One of their posters details a moment of police intervention: on 28th April 1993 the police were called by the Trust’s Head of Personnel over “GAG displaying a blow up doll with a necklace of AZT capsules, wearing a sash that says ‘Miss AZT’”. Three protestors were arrested, later stating that police officers “threatened to ‘knock [them] out’”. Whilst this is only one side of the story, the clash exposes the divergence between radical and mainstream gay activism: the overt campiness of a blow-up doll with an AZT necklace diametrically opposes an institution that feels secure enough to use the police against other gay men. The good homosexual feels secure in using an aggressive police force against disruptive members of their own community; the bad homosexual is justifiably punished. Radical versus assimilationist, mainstream versus fringe, queer versus homosexual.
In the rare instances that GaG are mentioned by their contemporaries or historians they are condemned as fringe extremists who risked compromising all progress in gay rights; Nick Partridge described them as “New Age flat earther[s] who have a naive hope that Holland and Barrett will produce a herbal tea that is effective against HIV.”[11]A recent post on Dean Street Aids Chronicles stated anti maskers had “the same violent paranoia of Gays Against Genocide.”[12] Their reputation is one of aggressive anti-science akin to COVID deniers. Whilst I do not endorse all their actions, it’s my contention that this reputation stems not so much from their rejection of AZT but their open critique of HIV treatment and policing. The toxicity of AZT is now widely accepted,[13] yet the actions of GaG are still seen as unacceptable and their reputation is still one of fringe subversives. It is the same energy that fuelled Russell T. Davies’ anger towards unsafe sex that drives this reputation: they are seen as threats to the continued liberation of the gay community, a nasty underbelly that threatened to expose the entire community to homophobic attacks. The gay community was necessarily homogenous, and heterogenous elements such as GaG were potential threats to the community’s integrity.
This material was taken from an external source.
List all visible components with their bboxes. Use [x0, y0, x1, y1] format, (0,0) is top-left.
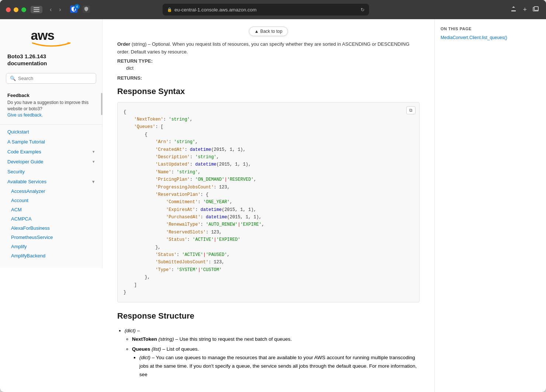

The critics of GaG and similar groups tend to overlook the human element of their concerns. Listening to the testimony of those affected reintroduces complexity to this narrative; the Wellcome open forum on AZT in 1993 is particularly insightful.[14] Despite one of the panel denouncing critics as “crazy people”, many stood up to critique their continued prescription of AZT; one man screamed “this is my life and I have waited ten years”; another was “screamed at for being rude” after “hoping to see Wellcome at the Nuremberg trials” for their “scam” drug. Most poignantly, an anonymous individual wrote on a question card: “I have been HIV positive for six years, taking no treatment. All my friends who took AZT are dead. How do you explain that?” The panel had no explanation. Similarly, GaG founder Michael Cottrell stated how upon walking into the Trust “the first thing they did was hand us booklets saying arrange your affairs and make a will.”[15] He describes their actions as feeling “spat” on, as “lighted cigarettes” being thrown at HIV patients telling them to “go fucking die.” This is why painting GaG as simply the actions of unscientific conspiracy theorists troubles me. It was the anger of gay men who felt unrepresented, who held legitimate fears for their own mortality and felt visceral frustration towards healthcare providers who seemed to flippantly change their advice. Not acknowledging this fails both them as individuals and gay history as a whole.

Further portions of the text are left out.